- _Work to complete_
The answer must be the full set of records, repeated exactly.

═══ Provided data

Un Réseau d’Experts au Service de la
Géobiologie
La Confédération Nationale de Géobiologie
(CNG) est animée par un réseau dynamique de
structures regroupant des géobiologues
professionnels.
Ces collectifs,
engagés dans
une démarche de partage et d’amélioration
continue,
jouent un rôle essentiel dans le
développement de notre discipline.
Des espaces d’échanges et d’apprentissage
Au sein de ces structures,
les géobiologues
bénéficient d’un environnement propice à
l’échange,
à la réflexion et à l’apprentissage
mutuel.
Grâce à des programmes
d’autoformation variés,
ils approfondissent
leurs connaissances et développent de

══════

- _Result of the task_
Un Réseau d’Experts au Service de la
Géobiologie
La Confédération Nationale de Géobiologie
(CNG) est animée par un réseau dynamique de
structures regroupant des géobiologues
professionnels.
Ces collectifs,
engagés dans
une démarche de partage et d’amélioration
continue,
jouent un rôle essentiel dans le
développement de notre discipline.
Des espaces d’échanges et d’apprentissage
Au sein de ces structures,
les géobiologues
bénéficient d’un environnement propice à
l’échange,
à la réflexion et à l’apprentissage
mutuel.
Grâce à des programmes
d’autoformation variés,
ils approfondissent
leurs connaissances et développent de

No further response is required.